• **EXERCISE BRIEF**:
Set the data down once more, in full and exactly.

——————

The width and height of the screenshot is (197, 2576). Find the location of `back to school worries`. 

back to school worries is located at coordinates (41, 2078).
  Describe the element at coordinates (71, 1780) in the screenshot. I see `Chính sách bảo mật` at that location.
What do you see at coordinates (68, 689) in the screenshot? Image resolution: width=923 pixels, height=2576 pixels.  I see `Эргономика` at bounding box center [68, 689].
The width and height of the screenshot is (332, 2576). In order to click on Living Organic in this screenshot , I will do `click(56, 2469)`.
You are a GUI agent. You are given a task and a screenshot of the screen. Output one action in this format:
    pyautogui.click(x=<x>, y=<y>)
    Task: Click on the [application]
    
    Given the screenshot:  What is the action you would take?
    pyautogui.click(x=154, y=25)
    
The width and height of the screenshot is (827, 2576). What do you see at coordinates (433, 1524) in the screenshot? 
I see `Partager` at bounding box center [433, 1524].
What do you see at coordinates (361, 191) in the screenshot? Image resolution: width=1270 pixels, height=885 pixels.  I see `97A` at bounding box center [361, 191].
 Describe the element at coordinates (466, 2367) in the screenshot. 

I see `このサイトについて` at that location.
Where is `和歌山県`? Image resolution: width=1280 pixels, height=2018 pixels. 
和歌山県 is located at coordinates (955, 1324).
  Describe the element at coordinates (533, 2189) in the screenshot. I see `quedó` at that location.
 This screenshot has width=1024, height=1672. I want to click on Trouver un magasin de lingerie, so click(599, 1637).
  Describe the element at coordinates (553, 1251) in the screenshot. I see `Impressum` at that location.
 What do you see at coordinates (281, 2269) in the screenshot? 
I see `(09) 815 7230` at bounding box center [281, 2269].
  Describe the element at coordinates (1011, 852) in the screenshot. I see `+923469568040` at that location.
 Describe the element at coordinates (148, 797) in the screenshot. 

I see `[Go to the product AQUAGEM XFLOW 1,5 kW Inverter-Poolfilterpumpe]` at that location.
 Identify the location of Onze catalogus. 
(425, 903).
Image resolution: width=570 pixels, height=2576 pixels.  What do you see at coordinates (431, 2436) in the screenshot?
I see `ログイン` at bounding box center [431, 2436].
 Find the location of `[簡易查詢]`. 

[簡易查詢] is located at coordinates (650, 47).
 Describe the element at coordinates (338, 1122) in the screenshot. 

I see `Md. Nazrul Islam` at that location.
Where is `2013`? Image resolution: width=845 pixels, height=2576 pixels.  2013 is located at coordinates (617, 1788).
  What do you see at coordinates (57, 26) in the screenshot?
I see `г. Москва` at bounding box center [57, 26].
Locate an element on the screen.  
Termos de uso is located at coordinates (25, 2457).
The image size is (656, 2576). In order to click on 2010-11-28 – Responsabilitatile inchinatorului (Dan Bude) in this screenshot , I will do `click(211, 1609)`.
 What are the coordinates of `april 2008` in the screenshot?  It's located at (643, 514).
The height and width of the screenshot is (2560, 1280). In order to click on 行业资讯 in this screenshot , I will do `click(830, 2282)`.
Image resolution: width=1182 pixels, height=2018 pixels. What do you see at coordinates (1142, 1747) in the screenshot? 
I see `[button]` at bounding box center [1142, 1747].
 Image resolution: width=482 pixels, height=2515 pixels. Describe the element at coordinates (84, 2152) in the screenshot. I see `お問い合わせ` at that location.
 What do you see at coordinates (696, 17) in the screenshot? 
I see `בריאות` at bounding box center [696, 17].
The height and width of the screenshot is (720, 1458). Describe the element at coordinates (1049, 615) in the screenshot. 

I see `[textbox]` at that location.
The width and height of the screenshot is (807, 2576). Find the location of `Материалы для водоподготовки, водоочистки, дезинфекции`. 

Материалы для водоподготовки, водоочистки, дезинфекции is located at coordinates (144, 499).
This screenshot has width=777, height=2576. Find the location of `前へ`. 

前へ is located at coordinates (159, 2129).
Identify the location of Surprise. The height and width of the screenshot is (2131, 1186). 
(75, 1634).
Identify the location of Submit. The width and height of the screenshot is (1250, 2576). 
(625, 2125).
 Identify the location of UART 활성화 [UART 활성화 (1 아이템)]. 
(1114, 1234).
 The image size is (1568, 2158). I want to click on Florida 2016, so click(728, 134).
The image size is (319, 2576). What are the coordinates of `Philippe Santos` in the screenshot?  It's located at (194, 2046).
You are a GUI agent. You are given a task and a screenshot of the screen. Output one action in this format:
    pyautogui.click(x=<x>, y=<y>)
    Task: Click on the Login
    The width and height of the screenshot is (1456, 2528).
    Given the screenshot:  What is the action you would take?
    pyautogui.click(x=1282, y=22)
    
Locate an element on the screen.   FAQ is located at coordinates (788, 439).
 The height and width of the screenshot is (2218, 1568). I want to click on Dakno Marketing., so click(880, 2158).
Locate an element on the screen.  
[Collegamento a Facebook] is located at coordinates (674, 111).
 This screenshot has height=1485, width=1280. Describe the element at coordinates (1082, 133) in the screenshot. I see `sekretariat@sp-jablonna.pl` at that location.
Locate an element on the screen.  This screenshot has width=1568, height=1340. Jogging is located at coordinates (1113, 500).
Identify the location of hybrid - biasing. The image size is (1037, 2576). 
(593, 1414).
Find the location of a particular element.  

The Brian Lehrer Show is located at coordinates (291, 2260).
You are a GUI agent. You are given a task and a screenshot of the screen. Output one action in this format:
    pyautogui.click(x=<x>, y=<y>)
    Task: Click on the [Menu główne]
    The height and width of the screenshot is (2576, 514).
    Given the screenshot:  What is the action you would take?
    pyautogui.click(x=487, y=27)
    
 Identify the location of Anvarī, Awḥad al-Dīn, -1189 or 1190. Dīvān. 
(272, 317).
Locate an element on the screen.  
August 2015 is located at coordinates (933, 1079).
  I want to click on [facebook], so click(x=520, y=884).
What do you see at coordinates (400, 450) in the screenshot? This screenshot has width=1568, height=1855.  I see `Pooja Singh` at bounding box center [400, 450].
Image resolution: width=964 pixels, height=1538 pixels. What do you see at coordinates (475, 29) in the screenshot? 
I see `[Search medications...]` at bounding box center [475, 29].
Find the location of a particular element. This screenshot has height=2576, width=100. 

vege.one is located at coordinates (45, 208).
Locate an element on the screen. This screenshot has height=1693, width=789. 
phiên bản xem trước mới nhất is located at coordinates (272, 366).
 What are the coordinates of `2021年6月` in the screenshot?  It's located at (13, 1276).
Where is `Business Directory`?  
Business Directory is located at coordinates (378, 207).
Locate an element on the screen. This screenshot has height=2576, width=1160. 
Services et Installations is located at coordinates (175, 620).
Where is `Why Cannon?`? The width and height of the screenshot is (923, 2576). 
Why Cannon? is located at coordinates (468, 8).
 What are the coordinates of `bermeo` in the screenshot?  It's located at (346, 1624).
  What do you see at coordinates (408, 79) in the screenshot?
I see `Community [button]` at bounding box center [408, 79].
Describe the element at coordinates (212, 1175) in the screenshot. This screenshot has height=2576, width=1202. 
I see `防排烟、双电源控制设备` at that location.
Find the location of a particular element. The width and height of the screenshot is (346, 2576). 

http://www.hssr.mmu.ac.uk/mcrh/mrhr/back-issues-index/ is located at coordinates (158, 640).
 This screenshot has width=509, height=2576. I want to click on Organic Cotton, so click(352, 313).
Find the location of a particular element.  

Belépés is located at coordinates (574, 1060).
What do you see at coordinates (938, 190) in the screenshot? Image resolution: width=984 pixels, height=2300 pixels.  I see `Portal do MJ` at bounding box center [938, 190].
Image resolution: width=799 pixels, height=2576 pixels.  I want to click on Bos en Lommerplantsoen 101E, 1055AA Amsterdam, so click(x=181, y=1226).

——————

• **WRITTEN ANSWER**:
The width and height of the screenshot is (197, 2576). Find the location of `back to school worries`. 

back to school worries is located at coordinates (41, 2078).
  Describe the element at coordinates (71, 1780) in the screenshot. I see `Chính sách bảo mật` at that location.
What do you see at coordinates (68, 689) in the screenshot? Image resolution: width=923 pixels, height=2576 pixels.  I see `Эргономика` at bounding box center [68, 689].
The width and height of the screenshot is (332, 2576). In order to click on Living Organic in this screenshot , I will do `click(56, 2469)`.
You are a GUI agent. You are given a task and a screenshot of the screen. Output one action in this format:
    pyautogui.click(x=<x>, y=<y>)
    Task: Click on the [application]
    
    Given the screenshot:  What is the action you would take?
    pyautogui.click(x=154, y=25)
    
The width and height of the screenshot is (827, 2576). What do you see at coordinates (433, 1524) in the screenshot? 
I see `Partager` at bounding box center [433, 1524].
What do you see at coordinates (361, 191) in the screenshot? Image resolution: width=1270 pixels, height=885 pixels.  I see `97A` at bounding box center [361, 191].
 Describe the element at coordinates (466, 2367) in the screenshot. 

I see `このサイトについて` at that location.
Where is `和歌山県`? Image resolution: width=1280 pixels, height=2018 pixels. 
和歌山県 is located at coordinates (955, 1324).
  Describe the element at coordinates (533, 2189) in the screenshot. I see `quedó` at that location.
 This screenshot has width=1024, height=1672. I want to click on Trouver un magasin de lingerie, so click(599, 1637).
  Describe the element at coordinates (553, 1251) in the screenshot. I see `Impressum` at that location.
 What do you see at coordinates (281, 2269) in the screenshot? 
I see `(09) 815 7230` at bounding box center [281, 2269].
  Describe the element at coordinates (1011, 852) in the screenshot. I see `+923469568040` at that location.
 Describe the element at coordinates (148, 797) in the screenshot. 

I see `[Go to the product AQUAGEM XFLOW 1,5 kW Inverter-Poolfilterpumpe]` at that location.
 Identify the location of Onze catalogus. 
(425, 903).
Image resolution: width=570 pixels, height=2576 pixels.  What do you see at coordinates (431, 2436) in the screenshot?
I see `ログイン` at bounding box center [431, 2436].
 Find the location of `[簡易查詢]`. 

[簡易查詢] is located at coordinates (650, 47).
 Describe the element at coordinates (338, 1122) in the screenshot. 

I see `Md. Nazrul Islam` at that location.
Where is `2013`? Image resolution: width=845 pixels, height=2576 pixels.  2013 is located at coordinates (617, 1788).
  What do you see at coordinates (57, 26) in the screenshot?
I see `г. Москва` at bounding box center [57, 26].
Locate an element on the screen.  
Termos de uso is located at coordinates (25, 2457).
The image size is (656, 2576). In order to click on 2010-11-28 – Responsabilitatile inchinatorului (Dan Bude) in this screenshot , I will do `click(211, 1609)`.
 What are the coordinates of `april 2008` in the screenshot?  It's located at (643, 514).
The height and width of the screenshot is (2560, 1280). In order to click on 行业资讯 in this screenshot , I will do `click(830, 2282)`.
Image resolution: width=1182 pixels, height=2018 pixels. What do you see at coordinates (1142, 1747) in the screenshot? 
I see `[button]` at bounding box center [1142, 1747].
 Image resolution: width=482 pixels, height=2515 pixels. Describe the element at coordinates (84, 2152) in the screenshot. I see `お問い合わせ` at that location.
 What do you see at coordinates (696, 17) in the screenshot? 
I see `בריאות` at bounding box center [696, 17].
The height and width of the screenshot is (720, 1458). Describe the element at coordinates (1049, 615) in the screenshot. 

I see `[textbox]` at that location.
The width and height of the screenshot is (807, 2576). Find the location of `Материалы для водоподготовки, водоочистки, дезинфекции`. 

Материалы для водоподготовки, водоочистки, дезинфекции is located at coordinates (144, 499).
This screenshot has width=777, height=2576. Find the location of `前へ`. 

前へ is located at coordinates (159, 2129).
Identify the location of Surprise. The height and width of the screenshot is (2131, 1186). 
(75, 1634).
Identify the location of Submit. The width and height of the screenshot is (1250, 2576). 
(625, 2125).
 Identify the location of UART 활성화 [UART 활성화 (1 아이템)]. 
(1114, 1234).
 The image size is (1568, 2158). I want to click on Florida 2016, so click(728, 134).
The image size is (319, 2576). What are the coordinates of `Philippe Santos` in the screenshot?  It's located at (194, 2046).
You are a GUI agent. You are given a task and a screenshot of the screen. Output one action in this format:
    pyautogui.click(x=<x>, y=<y>)
    Task: Click on the Login
    The width and height of the screenshot is (1456, 2528).
    Given the screenshot:  What is the action you would take?
    pyautogui.click(x=1282, y=22)
    
Locate an element on the screen.   FAQ is located at coordinates (788, 439).
 The height and width of the screenshot is (2218, 1568). I want to click on Dakno Marketing., so click(880, 2158).
Locate an element on the screen.  
[Collegamento a Facebook] is located at coordinates (674, 111).
 This screenshot has height=1485, width=1280. Describe the element at coordinates (1082, 133) in the screenshot. I see `sekretariat@sp-jablonna.pl` at that location.
Locate an element on the screen.  This screenshot has width=1568, height=1340. Jogging is located at coordinates (1113, 500).
Identify the location of hybrid - biasing. The image size is (1037, 2576). 
(593, 1414).
Find the location of a particular element.  

The Brian Lehrer Show is located at coordinates (291, 2260).
You are a GUI agent. You are given a task and a screenshot of the screen. Output one action in this format:
    pyautogui.click(x=<x>, y=<y>)
    Task: Click on the [Menu główne]
    The height and width of the screenshot is (2576, 514).
    Given the screenshot:  What is the action you would take?
    pyautogui.click(x=487, y=27)
    
 Identify the location of Anvarī, Awḥad al-Dīn, -1189 or 1190. Dīvān. 
(272, 317).
Locate an element on the screen.  
August 2015 is located at coordinates (933, 1079).
  I want to click on [facebook], so click(x=520, y=884).
What do you see at coordinates (400, 450) in the screenshot? This screenshot has width=1568, height=1855.  I see `Pooja Singh` at bounding box center [400, 450].
Image resolution: width=964 pixels, height=1538 pixels. What do you see at coordinates (475, 29) in the screenshot? 
I see `[Search medications...]` at bounding box center [475, 29].
Find the location of a particular element. This screenshot has height=2576, width=100. 

vege.one is located at coordinates (45, 208).
Locate an element on the screen. This screenshot has height=1693, width=789. 
phiên bản xem trước mới nhất is located at coordinates (272, 366).
 What are the coordinates of `2021年6月` in the screenshot?  It's located at (13, 1276).
Where is `Business Directory`?  
Business Directory is located at coordinates (378, 207).
Locate an element on the screen. This screenshot has height=2576, width=1160. 
Services et Installations is located at coordinates (175, 620).
Where is `Why Cannon?`? The width and height of the screenshot is (923, 2576). 
Why Cannon? is located at coordinates (468, 8).
 What are the coordinates of `bermeo` in the screenshot?  It's located at (346, 1624).
  What do you see at coordinates (408, 79) in the screenshot?
I see `Community [button]` at bounding box center [408, 79].
Describe the element at coordinates (212, 1175) in the screenshot. This screenshot has height=2576, width=1202. 
I see `防排烟、双电源控制设备` at that location.
Find the location of a particular element. The width and height of the screenshot is (346, 2576). 

http://www.hssr.mmu.ac.uk/mcrh/mrhr/back-issues-index/ is located at coordinates (158, 640).
 This screenshot has width=509, height=2576. I want to click on Organic Cotton, so click(352, 313).
Find the location of a particular element.  

Belépés is located at coordinates (574, 1060).
What do you see at coordinates (938, 190) in the screenshot? Image resolution: width=984 pixels, height=2300 pixels.  I see `Portal do MJ` at bounding box center [938, 190].
Image resolution: width=799 pixels, height=2576 pixels.  I want to click on Bos en Lommerplantsoen 101E, 1055AA Amsterdam, so click(x=181, y=1226).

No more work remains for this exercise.